How to complete this task: Starting at the line that contains "zum Seitenanfang" and ending at the line that contains "Spalte auf der", the lines below are to be given again exactly, with nothing added.

Material provided:

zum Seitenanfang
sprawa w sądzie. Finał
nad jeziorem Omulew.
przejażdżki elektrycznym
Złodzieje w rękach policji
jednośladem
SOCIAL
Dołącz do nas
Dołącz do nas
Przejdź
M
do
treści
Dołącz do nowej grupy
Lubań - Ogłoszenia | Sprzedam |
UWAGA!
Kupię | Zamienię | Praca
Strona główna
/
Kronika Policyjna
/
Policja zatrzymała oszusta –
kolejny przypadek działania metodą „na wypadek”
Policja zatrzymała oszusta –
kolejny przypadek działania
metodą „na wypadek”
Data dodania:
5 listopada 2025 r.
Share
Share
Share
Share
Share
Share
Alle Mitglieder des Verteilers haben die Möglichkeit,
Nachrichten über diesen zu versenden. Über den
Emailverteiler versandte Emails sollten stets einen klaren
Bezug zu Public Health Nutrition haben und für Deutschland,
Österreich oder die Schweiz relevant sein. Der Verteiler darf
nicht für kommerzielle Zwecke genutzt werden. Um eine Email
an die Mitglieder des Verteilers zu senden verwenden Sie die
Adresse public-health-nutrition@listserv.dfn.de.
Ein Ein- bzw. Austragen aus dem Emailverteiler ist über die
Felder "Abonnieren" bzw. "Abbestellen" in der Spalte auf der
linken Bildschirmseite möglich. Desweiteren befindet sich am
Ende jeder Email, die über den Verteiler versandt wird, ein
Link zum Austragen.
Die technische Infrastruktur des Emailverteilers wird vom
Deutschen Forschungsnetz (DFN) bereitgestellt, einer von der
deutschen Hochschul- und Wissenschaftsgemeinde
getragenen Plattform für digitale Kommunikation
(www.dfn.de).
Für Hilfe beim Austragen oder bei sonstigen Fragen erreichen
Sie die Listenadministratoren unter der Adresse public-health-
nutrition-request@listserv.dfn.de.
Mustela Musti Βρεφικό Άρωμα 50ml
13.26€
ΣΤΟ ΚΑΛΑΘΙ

* * *

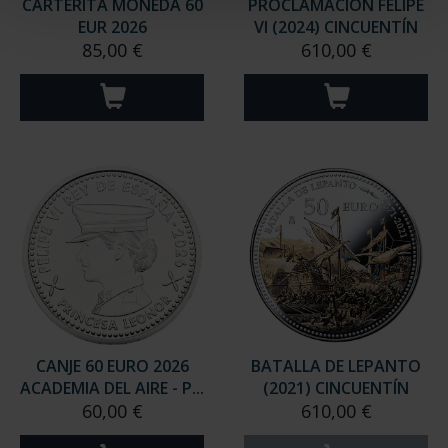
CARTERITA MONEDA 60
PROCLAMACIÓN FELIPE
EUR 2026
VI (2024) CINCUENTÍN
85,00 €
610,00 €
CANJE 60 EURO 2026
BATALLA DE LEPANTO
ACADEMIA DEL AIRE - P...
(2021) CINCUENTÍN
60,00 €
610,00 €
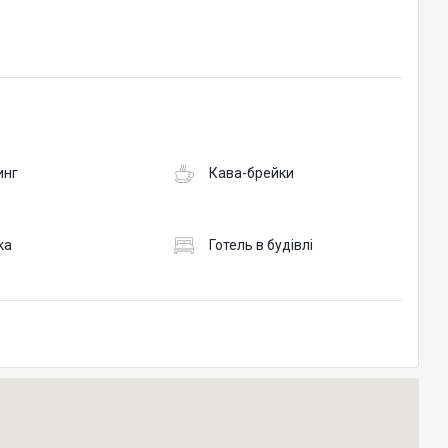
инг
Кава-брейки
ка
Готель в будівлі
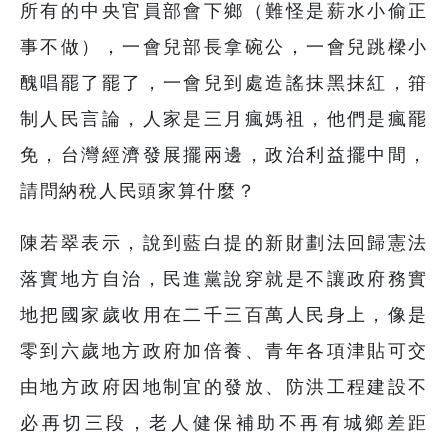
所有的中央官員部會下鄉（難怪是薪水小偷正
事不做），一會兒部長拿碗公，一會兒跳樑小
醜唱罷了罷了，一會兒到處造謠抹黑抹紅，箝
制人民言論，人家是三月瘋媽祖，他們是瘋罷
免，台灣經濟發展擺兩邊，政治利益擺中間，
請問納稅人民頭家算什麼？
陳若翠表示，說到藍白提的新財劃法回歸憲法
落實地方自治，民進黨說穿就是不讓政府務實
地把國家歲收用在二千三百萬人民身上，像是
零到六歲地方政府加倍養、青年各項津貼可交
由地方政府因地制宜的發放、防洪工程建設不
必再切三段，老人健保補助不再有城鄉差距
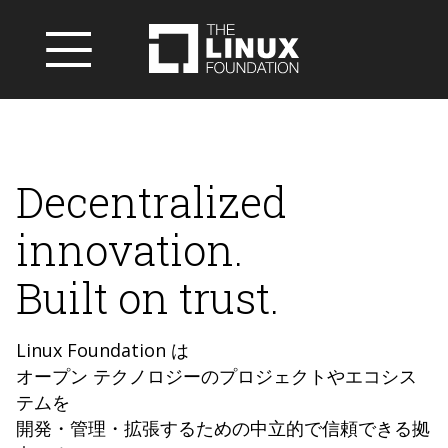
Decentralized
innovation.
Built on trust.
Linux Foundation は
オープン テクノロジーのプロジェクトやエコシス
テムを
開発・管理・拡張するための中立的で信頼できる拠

Exercise output:
zum Seitenanfang
sprawa w sądzie. Finał
nad jeziorem Omulew.
przejażdżki elektrycznym
Złodzieje w rękach policji
jednośladem
SOCIAL
Dołącz do nas
Dołącz do nas
Przejdź
M
do
treści
Dołącz do nowej grupy
Lubań - Ogłoszenia | Sprzedam |
UWAGA!
Kupię | Zamienię | Praca
Strona główna
/
Kronika Policyjna
/
Policja zatrzymała oszusta –
kolejny przypadek działania metodą „na wypadek”
Policja zatrzymała oszusta –
kolejny przypadek działania
metodą „na wypadek”
Data dodania:
5 listopada 2025 r.
Share
Share
Share
Share
Share
Share
Alle Mitglieder des Verteilers haben die Möglichkeit,
Nachrichten über diesen zu versenden. Über den
Emailverteiler versandte Emails sollten stets einen klaren
Bezug zu Public Health Nutrition haben und für Deutschland,
Österreich oder die Schweiz relevant sein. Der Verteiler darf
nicht für kommerzielle Zwecke genutzt werden. Um eine Email
an die Mitglieder des Verteilers zu senden verwenden Sie die
Adresse public-health-nutrition@listserv.dfn.de.
Ein Ein- bzw. Austragen aus dem Emailverteiler ist über die
Felder "Abonnieren" bzw. "Abbestellen" in der Spalte auf der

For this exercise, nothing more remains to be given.